SİNEMA GÜNLÜĞÜ 90.FİLM 

-Spoiler içerir -







Tonya Harding, annesinin hırslarının sonucu 4 yaşında buz patenine başlamış 20 yaşında şampiyonluklar almış ve tarihe ‘üçlü axel’ı (Axel: Axel’ın diğer atlayışlardan en önemli farkı, birli axel’ın 1,5, ikili axel’ın 2,5 ve üçlü axel’ın havada 3,5 tur dönülerek yapılmasıdır. Bu fark, axel’ın ileri doğru yapılan tek atlayış olması özelliğinden kaynaklanır. Patenci, buza geriye doğru iniş yapmak zorunda olduğu için havada fazladan yarım tur daha dönmek zorundadır. Bu nedenle, axel en zor atlayış olarak kabul edilir. Puanı da, diğer atlayışlardan daha yüksektir.) başaran ilk A.B.D’li kadın patenci’ olarak geçen bir sporcudur. Harding,in yarı belgesel yarı film tadında çekilmiş biyografik filmi 2018 yapımı olup 90'lı yıllar Amerikasını anlatıyor. 

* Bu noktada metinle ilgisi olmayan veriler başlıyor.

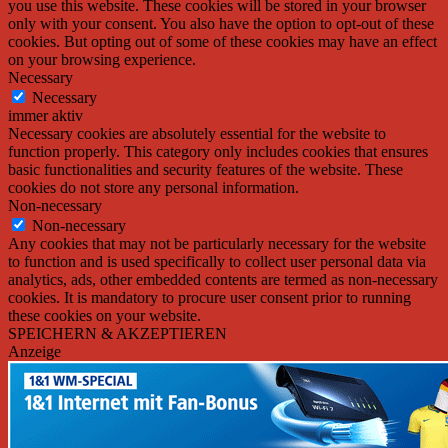
you use this website. These cookies will be stored in your browser
only with your consent. You also have the option to opt-out of these
cookies. But opting out of some of these cookies may have an effect
on your browsing experience.
Necessary
Necessary
immer aktiv
Necessary cookies are absolutely essential for the website to
function properly. This category only includes cookies that ensures
basic functionalities and security features of the website. These
cookies do not store any personal information.
Non-necessary
Non-necessary
Any cookies that may not be particularly necessary for the website
to function and is used specifically to collect user personal data via
analytics, ads, other embedded contents are termed as non-necessary
cookies. It is mandatory to procure user consent prior to running
these cookies on your website.
SPEICHERN & AKZEPTIEREN
Anzeige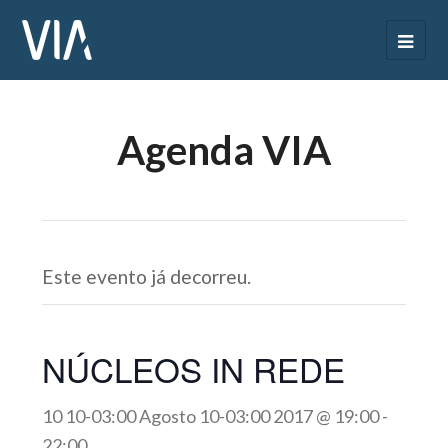
Agenda VIA
Este evento já decorreu.
NÚCLEOS IN REDE
10 10-03:00 Agosto 10-03:00 2017 @ 19:00
-
22:00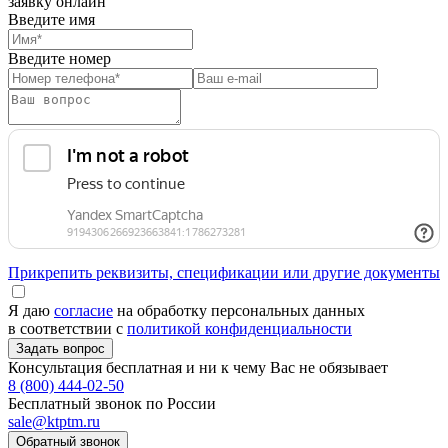
заявку онлайн
Введите имя
Введите номер
Прикрепить реквизиты, спецификации или другие документы
Я даю
согласие
на обработку персональных данных
в соответствии с
политикой конфиденциальности
Консультация бесплатная и ни к чему Вас не обязывает
8 (800) 444-02-50
Бесплатный звонок по России
sale@ktptm.ru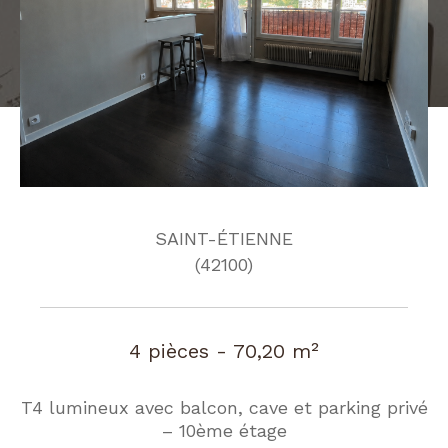
SAINT-ÉTIENNE
(42100)
4 pièces - 70,20 m²
T4 lumineux avec balcon, cave et parking privé
– 10ème étage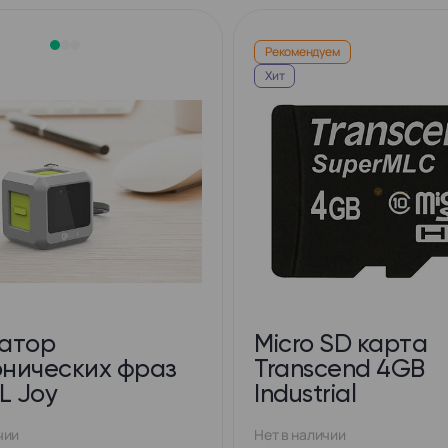
Рекомендуем
Хит
атор
Micro SD карта
нических фраз
Transcend 4GB
L Joy
Industrial
чии
Нет в наличии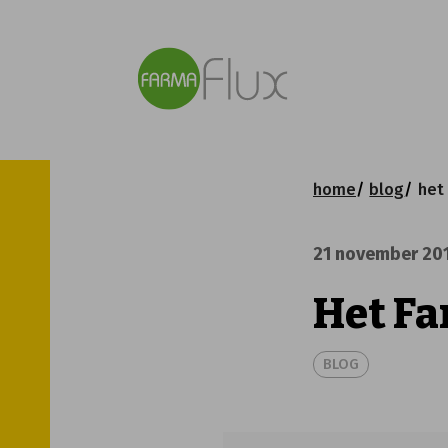
home
blog
het
21 november 20
Het F
BLOG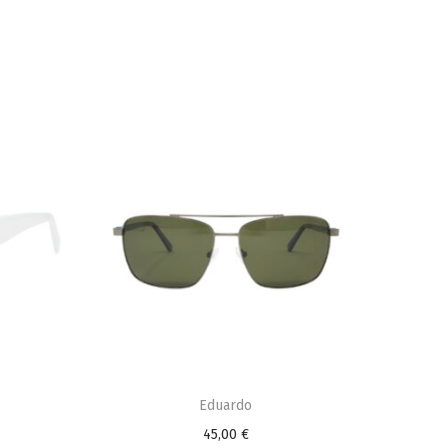
Eduardo
45,00
€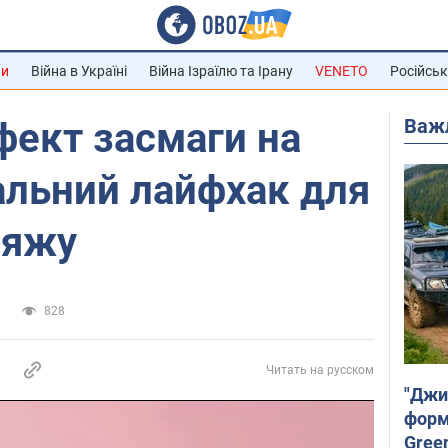
ни
Війна в Україні
Війна Ізраїлю та Ірану
VENETO
Російськ
Важ
фект засмаги на
іальний лайфхак для
іяжу
и
828
Читать на русском
"Джи
форму
Gree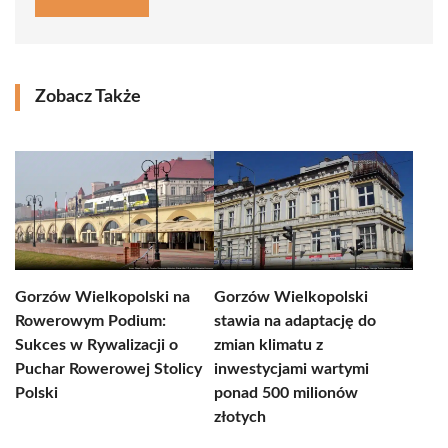
Zobacz Także
Gorzów Wielkopolski na
Gorzów Wielkopolski
Rowerowym Podium:
stawia na adaptację do
Sukces w Rywalizacji o
zmian klimatu z
Puchar Rowerowej Stolicy
inwestycjami wartymi
Polski
ponad 500 milionów
złotych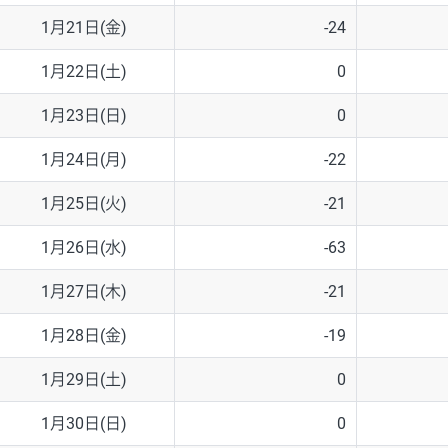
1月21日(金)
-24
1月22日(土)
0
1月23日(日)
0
1月24日(月)
-22
1月25日(火)
-21
1月26日(水)
-63
1月27日(木)
-21
1月28日(金)
-19
1月29日(土)
0
1月30日(日)
0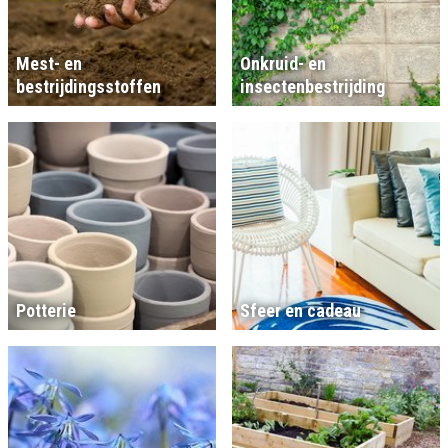
Mest- en
Onkruid- en
bestrijdingsstoffen
insectenbestrijding
Potterie
Sfeer en cadeau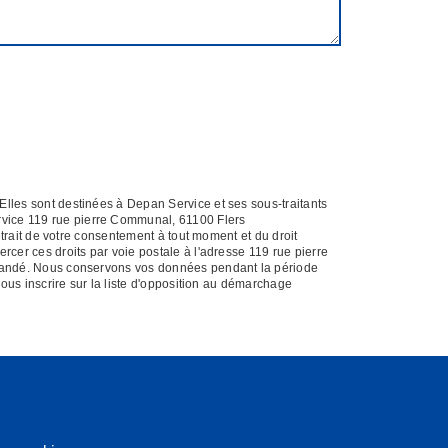
Elles sont destinées à Depan Service et ses sous-traitants
rvice 119 rue pierre Communal, 61100 Flers
etrait de votre consentement à tout moment et du droit
rcer ces droits par voie postale à l'adresse 119 rue pierre
demandé. Nous conservons vos données pendant la période
vous inscrire sur la liste d'opposition au démarchage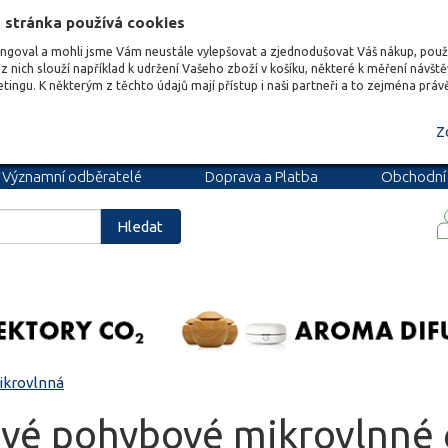
 stránka používá cookies
ungoval a mohli jsme Vám neustále vylepšovat a zjednodušovat Váš nákup, pou
z nich slouží například k udržení Vašeho zboží v košíku, některé k měření návšt
etingu. K některým z těchto údajů mají přístup i naši partneři a to zejména prá
Z
Významní odběratelé
Doprava a Platba
Obchodní
podmínky
Blog
Kariéra
Hledat
ikrovlnná
vé pohybové mikrovlnné č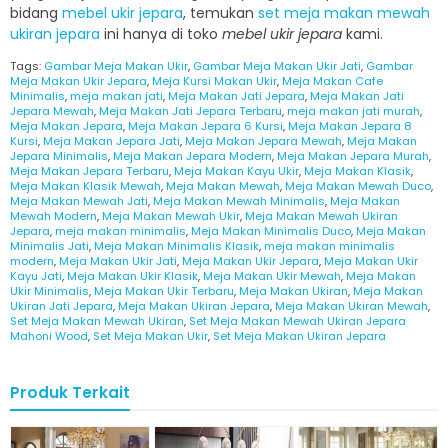
bidang
mebel ukir jepara
, temukan
set meja makan mewah
ukiran jepara
ini hanya di toko
mebel ukir jepara
kami.
Tags:
Gambar Meja Makan Ukir
,
Gambar Meja Makan Ukir Jati
,
Gambar
Meja Makan Ukir Jepara
,
Meja Kursi Makan Ukir
,
Meja Makan Cafe
Minimalis
,
meja makan jati
,
Meja Makan Jati Jepara
,
Meja Makan Jati
Jepara Mewah
,
Meja Makan Jati Jepara Terbaru
,
meja makan jati murah
,
Meja Makan Jepara
,
Meja Makan Jepara 6 Kursi
,
Meja Makan Jepara 8
Kursi
,
Meja Makan Jepara Jati
,
Meja Makan Jepara Mewah
,
Meja Makan
Jepara Minimalis
,
Meja Makan Jepara Modern
,
Meja Makan Jepara Murah
,
Meja Makan Jepara Terbaru
,
Meja Makan Kayu Ukir
,
Meja Makan Klasik
,
Meja Makan Klasik Mewah
,
Meja Makan Mewah
,
Meja Makan Mewah Duco
,
Meja Makan Mewah Jati
,
Meja Makan Mewah Minimalis
,
Meja Makan
Mewah Modern
,
Meja Makan Mewah Ukir
,
Meja Makan Mewah Ukiran
Jepara
,
meja makan minimalis
,
Meja Makan Minimalis Duco
,
Meja Makan
Minimalis Jati
,
Meja Makan Minimalis Klasik
,
meja makan minimalis
modern
,
Meja Makan Ukir Jati
,
Meja Makan Ukir Jepara
,
Meja Makan Ukir
Kayu Jati
,
Meja Makan Ukir Klasik
,
Meja Makan Ukir Mewah
,
Meja Makan
Ukir Minimalis
,
Meja Makan Ukir Terbaru
,
Meja Makan Ukiran
,
Meja Makan
Ukiran Jati Jepara
,
Meja Makan Ukiran Jepara
,
Meja Makan Ukiran Mewah
,
Set Meja Makan Mewah Ukiran
,
Set Meja Makan Mewah Ukiran Jepara
Mahoni Wood
,
Set Meja Makan Ukir
,
Set Meja Makan Ukiran Jepara
Produk Terkait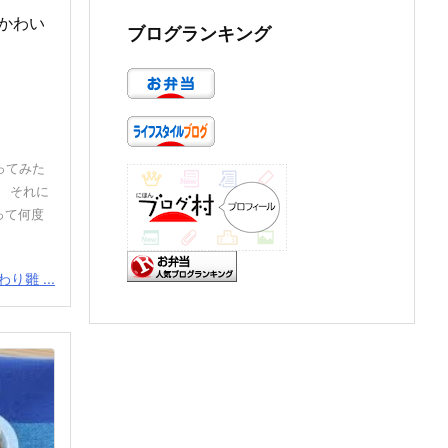
もかわい
ブログランキング
ってみた
 それに
って何度
り雛 ...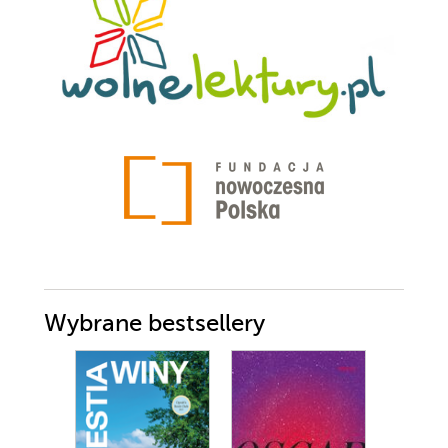
Wybrane bestsellery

Buz pateni için sabahın beşinde çalışmaya başlayan, ne yapsa annesini memnun edemeyen, yıldızı giderek yükselse de zengin ve örnek bir Amerikan ailesine mensup olmadığı için hakkı yenen, başta annesi olmak üzere kimseden sevgi, ilgi şefkat görmeyen, bu zor şartlara rağmen tarihe adını yazdırmış bir kadın. 

On beş yaşında tanıştığı ve daha erkek arkadaşı iken şiddet uygulayan bir adamla, annesinden de aynı dili gördüğü için evlenen ve böylece spor kariyeri biten şanssız bir kadın. Eski eşi Jeff Gillooly ile dengesiz ilişkileri ve hep daha iyi olmak adına kendini zorlaması gibi gerekçelerle stres içinde olan kadın sadece dans ederken mutlu ve bütün hayatı dans iken kocasının sekiz ay yatıp çıktığı bir olayda öyle ağır bir cezaya çarptırılıyor ki gözyaşlarına boğulmamak elde değil. 

Annesini gördüğüm her sahnede deli oldum diyebilirim. "Sen yumuşaktın. Ben senden bir şampiyon çıkardım, hem de benden nefret edeceğini bile bile, asıl fedakarlık budur" diyen kadın, garson olarak çalışıp tek başına özel hocanın giderlerini karşılıyor ama her dakika başa kakıp en ufak bir başarısızlıkta kıza şiddet uyguluyor. Nasıl anne olunmaz? sorusunun yanıtı bu olabilir sanırım. Zaten kız da "Sen bir canavarsın, beni lanetledin" diyor. 

Hayatta en önemli şey fark edilmek ve öncelikle ebeveynler ya da bakım veren kişilerce sevildiğini hissetmek. Bu günlerde psikiyatrların sıkça dile getirdiği gibi "Annesinin doyuramadığını dünya doyuramaz". 

Dünya şampiyonu olup yine ona şiddet uygulayan adama, sadece yıllar önce ilk kez birinden birazcık ilgi ve şefkat gördü diye dönmesinin sebebi de annesine kıyasla daha merhametli olması.   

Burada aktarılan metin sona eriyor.